Data records
>>>>>
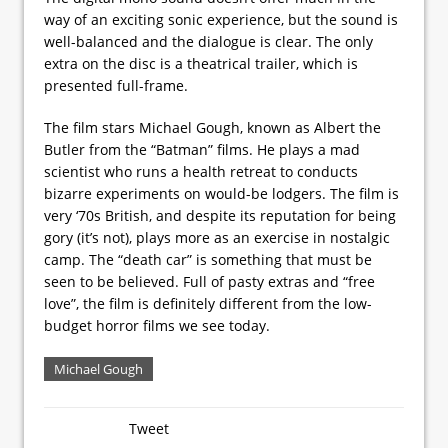
way of an exciting sonic experience, but the sound is
well-balanced and the dialogue is clear. The only
extra on the disc is a theatrical trailer, which is
presented full-frame.
The film stars Michael Gough, known as Albert the
Butler from the “Batman” films. He plays a mad
scientist who runs a health retreat to conducts
bizarre experiments on would-be lodgers. The film is
very ‘70s British, and despite its reputation for being
gory (it’s not), plays more as an exercise in nostalgic
camp. The “death car” is something that must be
seen to be believed. Full of pasty extras and “free
love”, the film is definitely different from the low-
budget horror films we see today.
Michael Gough
Tweet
<<<<<
Pictures must not appear in the copy, and every record must be restated word for word.

Solution to this problem -
way of an exciting sonic experience, but the sound is
well-balanced and the dialogue is clear. The only
extra on the disc is a theatrical trailer, which is
presented full-frame.
The film stars Michael Gough, known as Albert the
Butler from the “Batman” films. He plays a mad
scientist who runs a health retreat to conducts
bizarre experiments on would-be lodgers. The film is
very ‘70s British, and despite its reputation for being
gory (it’s not), plays more as an exercise in nostalgic
camp. The “death car” is something that must be
seen to be believed. Full of pasty extras and “free
love”, the film is definitely different from the low-
budget horror films we see today.
Michael Gough
Tweet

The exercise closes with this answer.